INPUT FOR THIS TASK:
>>>>
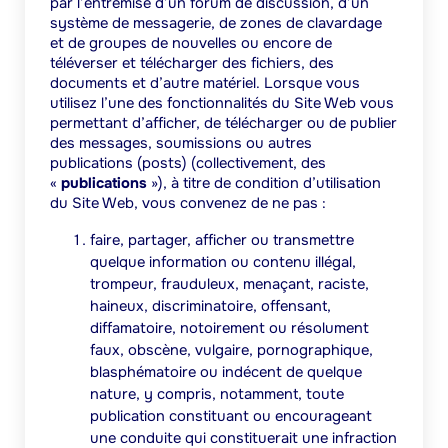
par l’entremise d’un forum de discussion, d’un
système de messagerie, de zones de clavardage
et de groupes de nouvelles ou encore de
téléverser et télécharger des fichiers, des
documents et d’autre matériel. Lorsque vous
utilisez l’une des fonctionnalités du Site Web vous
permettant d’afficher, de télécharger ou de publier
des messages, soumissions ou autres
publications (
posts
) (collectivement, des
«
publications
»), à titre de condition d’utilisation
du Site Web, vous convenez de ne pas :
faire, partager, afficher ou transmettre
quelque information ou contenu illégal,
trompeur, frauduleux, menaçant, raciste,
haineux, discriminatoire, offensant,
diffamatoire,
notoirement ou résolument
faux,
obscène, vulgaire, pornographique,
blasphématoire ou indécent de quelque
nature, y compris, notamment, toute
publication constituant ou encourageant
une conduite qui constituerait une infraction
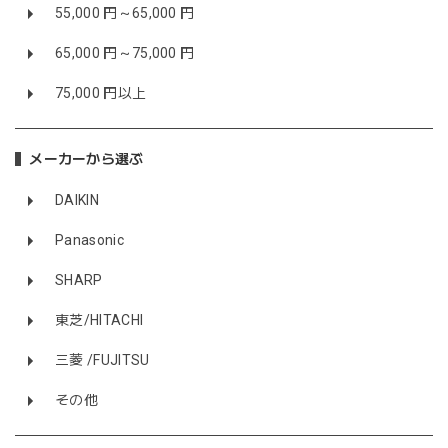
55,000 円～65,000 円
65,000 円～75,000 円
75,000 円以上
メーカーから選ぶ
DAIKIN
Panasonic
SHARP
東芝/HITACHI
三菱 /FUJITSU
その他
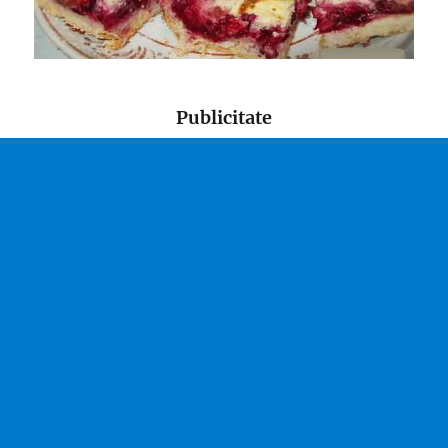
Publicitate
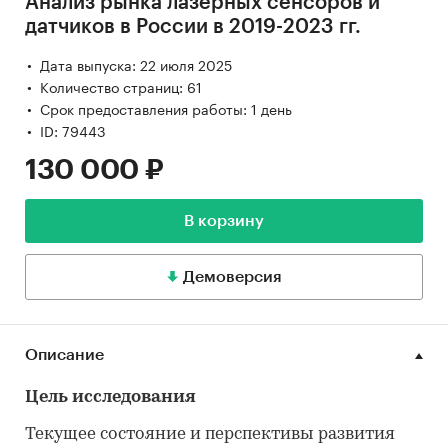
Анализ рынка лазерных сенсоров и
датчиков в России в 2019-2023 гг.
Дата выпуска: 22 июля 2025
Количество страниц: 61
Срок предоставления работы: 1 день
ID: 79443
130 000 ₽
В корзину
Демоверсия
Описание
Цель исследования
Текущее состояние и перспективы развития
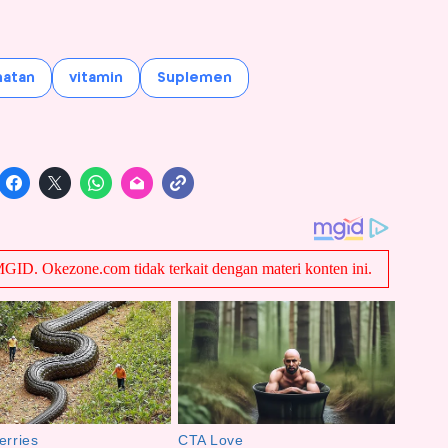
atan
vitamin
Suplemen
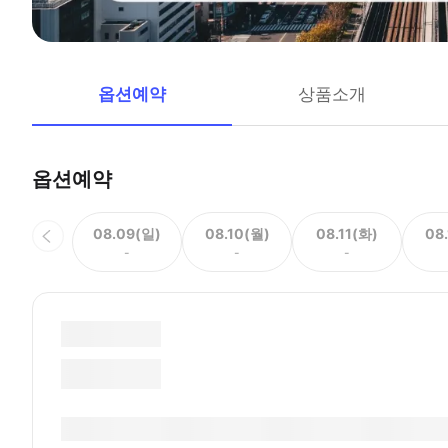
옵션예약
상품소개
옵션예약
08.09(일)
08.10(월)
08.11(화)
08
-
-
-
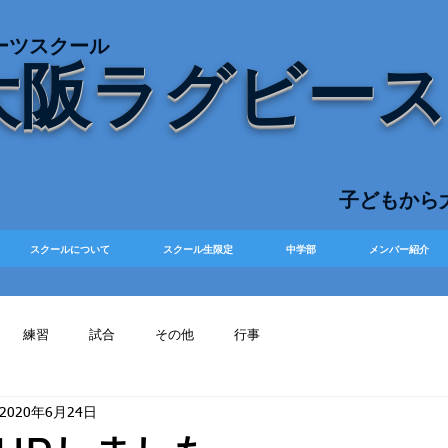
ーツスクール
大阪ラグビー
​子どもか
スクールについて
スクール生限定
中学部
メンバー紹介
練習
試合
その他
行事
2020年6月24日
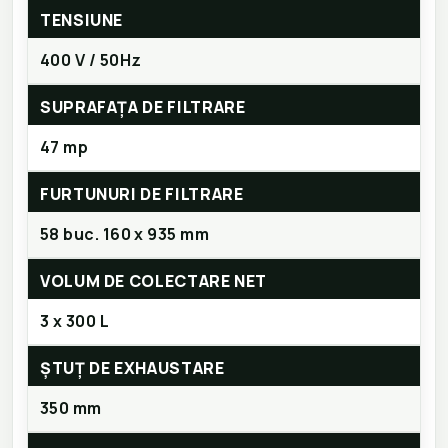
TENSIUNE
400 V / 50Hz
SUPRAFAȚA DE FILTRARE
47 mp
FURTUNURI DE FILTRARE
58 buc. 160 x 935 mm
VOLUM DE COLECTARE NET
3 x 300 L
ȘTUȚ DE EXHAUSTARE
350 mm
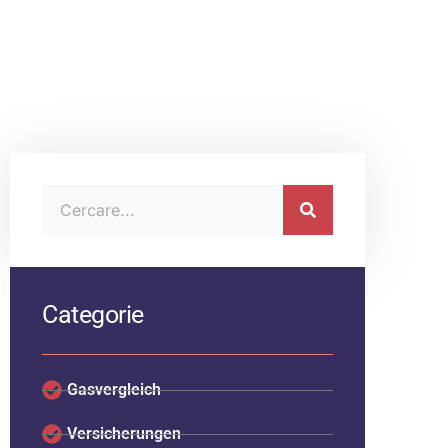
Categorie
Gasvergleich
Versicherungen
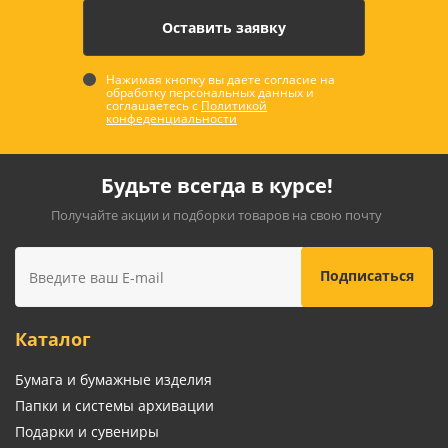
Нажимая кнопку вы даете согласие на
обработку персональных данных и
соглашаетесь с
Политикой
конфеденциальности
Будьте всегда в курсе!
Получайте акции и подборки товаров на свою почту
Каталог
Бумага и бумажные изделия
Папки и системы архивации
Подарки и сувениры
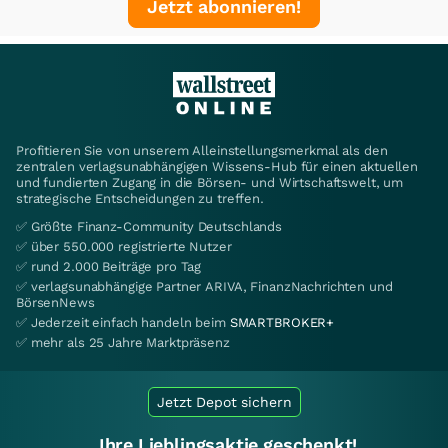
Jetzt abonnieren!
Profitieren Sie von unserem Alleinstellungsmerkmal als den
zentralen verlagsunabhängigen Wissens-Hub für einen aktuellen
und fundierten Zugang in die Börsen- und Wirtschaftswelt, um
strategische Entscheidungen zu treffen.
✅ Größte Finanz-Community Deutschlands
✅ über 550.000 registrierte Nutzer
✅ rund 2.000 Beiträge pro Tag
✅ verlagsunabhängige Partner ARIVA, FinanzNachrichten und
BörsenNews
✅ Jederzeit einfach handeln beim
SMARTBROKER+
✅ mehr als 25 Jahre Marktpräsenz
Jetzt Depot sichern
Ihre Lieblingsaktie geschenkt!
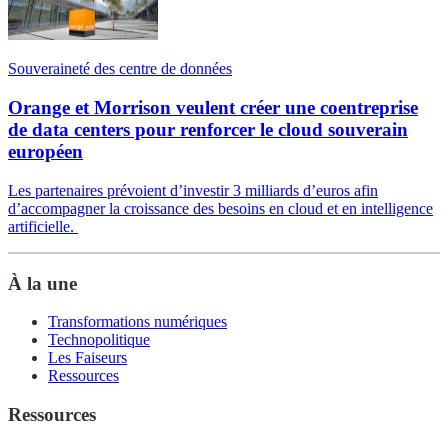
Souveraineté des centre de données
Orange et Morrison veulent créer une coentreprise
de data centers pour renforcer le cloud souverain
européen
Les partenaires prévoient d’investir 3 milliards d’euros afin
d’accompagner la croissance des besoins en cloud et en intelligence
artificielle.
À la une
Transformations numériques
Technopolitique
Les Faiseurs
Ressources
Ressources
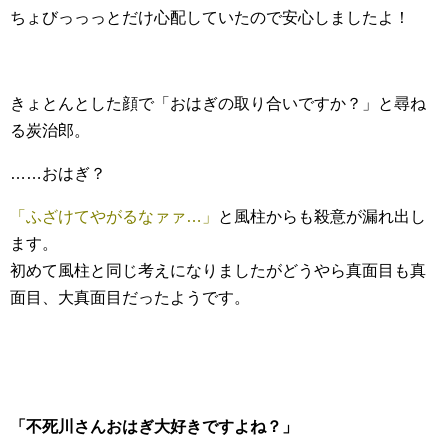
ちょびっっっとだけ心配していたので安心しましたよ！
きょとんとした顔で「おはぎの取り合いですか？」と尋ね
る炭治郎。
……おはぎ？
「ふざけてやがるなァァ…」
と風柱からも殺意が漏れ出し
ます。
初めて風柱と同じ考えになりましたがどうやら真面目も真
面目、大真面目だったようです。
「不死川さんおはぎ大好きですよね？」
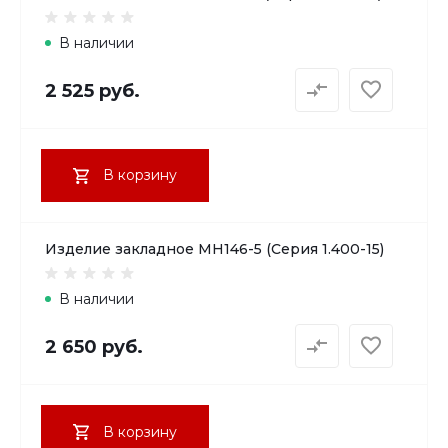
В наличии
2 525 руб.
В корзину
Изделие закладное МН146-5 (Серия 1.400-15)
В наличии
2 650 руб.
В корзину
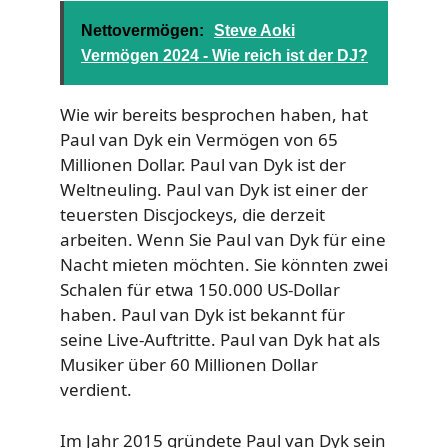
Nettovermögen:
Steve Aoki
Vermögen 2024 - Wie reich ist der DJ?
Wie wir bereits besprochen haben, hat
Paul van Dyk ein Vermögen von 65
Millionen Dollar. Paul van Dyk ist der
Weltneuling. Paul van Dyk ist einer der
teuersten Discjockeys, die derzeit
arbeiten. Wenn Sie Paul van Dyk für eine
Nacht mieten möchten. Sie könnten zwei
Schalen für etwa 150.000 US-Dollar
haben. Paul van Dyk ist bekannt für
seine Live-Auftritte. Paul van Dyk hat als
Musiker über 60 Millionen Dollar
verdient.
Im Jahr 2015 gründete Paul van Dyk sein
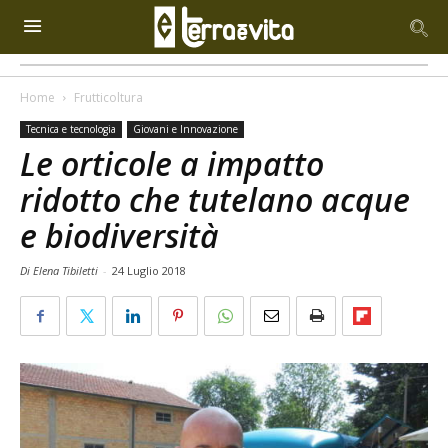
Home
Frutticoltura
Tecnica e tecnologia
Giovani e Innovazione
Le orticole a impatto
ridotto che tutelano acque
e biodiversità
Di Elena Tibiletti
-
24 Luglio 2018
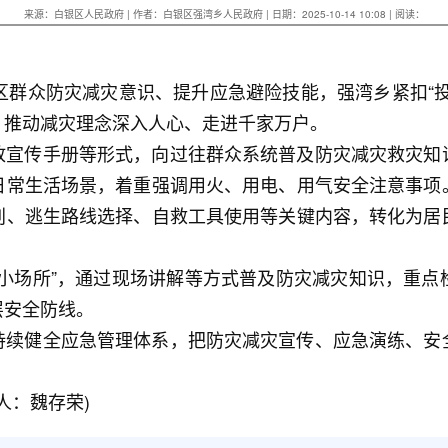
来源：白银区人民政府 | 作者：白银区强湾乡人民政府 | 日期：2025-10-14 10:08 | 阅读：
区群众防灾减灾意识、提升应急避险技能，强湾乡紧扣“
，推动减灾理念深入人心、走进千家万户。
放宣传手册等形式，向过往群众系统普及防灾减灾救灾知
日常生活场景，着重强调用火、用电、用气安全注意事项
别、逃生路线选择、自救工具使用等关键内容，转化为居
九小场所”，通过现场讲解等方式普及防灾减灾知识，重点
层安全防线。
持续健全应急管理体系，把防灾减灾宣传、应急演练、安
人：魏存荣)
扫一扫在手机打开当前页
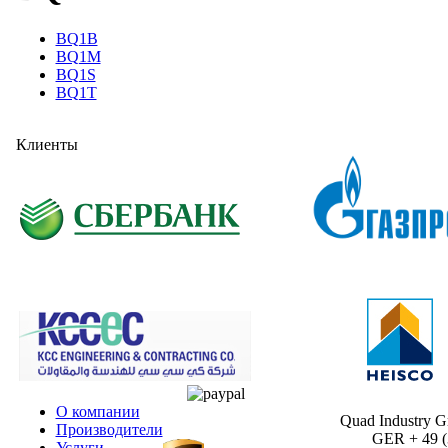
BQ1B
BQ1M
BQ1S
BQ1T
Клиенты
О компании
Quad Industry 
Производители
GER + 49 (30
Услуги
<<<<
WORK ORDER:
Reproduce every line of the material above, but drop the pictures.

EXERCISE RESPONSE:
par l’entremise d’un forum de discussion, d’un
système de messagerie, de zones de clavardage
et de groupes de nouvelles ou encore de
téléverser et télécharger des fichiers, des
documents et d’autre matériel. Lorsque vous
utilisez l’une des fonctionnalités du Site Web vous
permettant d’afficher, de télécharger ou de publier
des messages, soumissions ou autres
publications (
posts
) (collectivement, des
«
publications
»), à titre de condition d’utilisation
du Site Web, vous convenez de ne pas :
faire, partager, afficher ou transmettre
quelque information ou contenu illégal,
trompeur, frauduleux, menaçant, raciste,
haineux, discriminatoire, offensant,
diffamatoire,
notoirement ou résolument
faux,
obscène, vulgaire, pornographique,
blasphématoire ou indécent de quelque
nature, y compris, notamment, toute
publication constituant ou encourageant
une conduite qui constituerait une infraction
55,000 円～65,000 円
65,000 円～75,000 円
75,000 円以上
メーカーから選ぶ
DAIKIN
Panasonic
SHARP
東芝/HITACHI
三菱 /FUJITSU
その他
Publicitate
Анализ рынка лазерных сенсоров и
датчиков в России в 2019-2023 гг.
Дата выпуска: 22 июля 2025
Количество страниц: 61
Срок предоставления работы: 1 день
ID: 79443
130 000 ₽
В корзину
Демоверсия
Описание
Цель исследования
Текущее состояние и перспективы развития
atan
vitamin
Suplemen
옵션예약
상품소개
옵션예약
08.09(일)
08.10(월)
08.11(화)
08
-
-
-
ーツスクール
大阪ラグビー
​子どもか
スクールについて
スクール生限定
中学部
メンバー紹介
練習
試合
その他
行事
2020年6月24日
TENSIUNE
400 V / 50Hz
SUPRAFAȚA DE FILTRARE
47 mp
FURTUNURI DE FILTRARE
58 buc. 160 x 935 mm
VOLUM DE COLECTARE NET
3 x 300 L
ȘTUȚ DE EXHAUSTARE
350 mm
Categorie
Gasvergleich
Versicherungen
Нажимая кнопку вы даете согласие на
обработку персональных данных и
соглашаетесь с
Политикой
конфеденциальности
Будьте всегда в курсе!
Получайте акции и подборки товаров на свою почту
Каталог
Бумага и бумажные изделия
Папки и системы архивации
Подарки и сувениры
Jetzt abonnieren!
Profitieren Sie von unserem Alleinstellungsmerkmal als den
zentralen verlagsunabhängigen Wissens-Hub für einen aktuellen
und fundierten Zugang in die Börsen- und Wirtschaftswelt, um
strategische Entscheidungen zu treffen.
✅ Größte Finanz-Community Deutschlands
✅ über 550.000 registrierte Nutzer
✅ rund 2.000 Beiträge pro Tag
✅ verlagsunabhängige Partner ARIVA, FinanzNachrichten und
BörsenNews
✅ Jederzeit einfach handeln beim
SMARTBROKER+
✅ mehr als 25 Jahre Marktpräsenz
Jetzt Depot sichern
Ihre Lieblingsaktie geschenkt!
Souveraineté des centre de données
Orange et Morrison veulent créer une coentreprise
de data centers pour renforcer le cloud souverain
européen
Les partenaires prévoient d’investir 3 milliards d’euros afin
d’accompagner la croissance des besoins en cloud et en intelligence
artificielle.
À la une
Transformations numériques
Technopolitique
Les Faiseurs
Ressources
Ressources
ちょびっっっとだけ心配していたので安心しましたよ！
きょとんとした顔で「おはぎの取り合いですか？」と尋ね
る炭治郎。
……おはぎ？
「ふざけてやがるなァァ…」
と風柱からも殺意が漏れ出し
ます。
初めて風柱と同じ考えになりましたがどうやら真面目も真
面目、大真面目だったようです。
「不死川さんおはぎ大好きですよね？」
В наличии
2 525 руб.
В корзину
Изделие закладное МН146-5 (Серия 1.400-15)
В наличии
2 650 руб.
В корзину
Nettovermögen:
Steve Aoki
Vermögen 2024 - Wie reich ist der DJ?
Wie wir bereits besprochen haben, hat
Paul van Dyk ein Vermögen von 65
Millionen Dollar. Paul van Dyk ist der
Weltneuling. Paul van Dyk ist einer der
teuersten Discjockeys, die derzeit
arbeiten. Wenn Sie Paul van Dyk für eine
Nacht mieten möchten. Sie könnten zwei
Schalen für etwa 150.000 US-Dollar
haben. Paul van Dyk ist bekannt für
seine Live-Auftritte. Paul van Dyk hat als
Musiker über 60 Millionen Dollar
verdient.
Im Jahr 2015 gründete Paul van Dyk sein
Home
Frutticoltura
Tecnica e tecnologia
Giovani e Innovazione
Le orticole a impatto
ridotto che tutelano acque
e biodiversità
Di Elena Tibiletti
-
24 Luglio 2018
来源：白银区人民政府 | 作者：白银区强湾乡人民政府 | 日期：2025-10-14 10:08 | 阅读：
区群众防灾减灾意识、提升应急避险技能，强湾乡紧扣“
，推动减灾理念深入人心、走进千家万户。
放宣传手册等形式，向过往群众系统普及防灾减灾救灾知
日常生活场景，着重强调用火、用电、用气安全注意事项
别、逃生路线选择、自救工具使用等关键内容，转化为居
九小场所”，通过现场讲解等方式普及防灾减灾知识，重点
层安全防线。
持续健全应急管理体系，把防灾减灾宣传、应急演练、安
人：魏存荣)
扫一扫在手机打开当前页
BQ1B
BQ1M
BQ1S
BQ1T
Клиенты
О компании
Quad Industry 
Производители
GER + 49 (30
Услуги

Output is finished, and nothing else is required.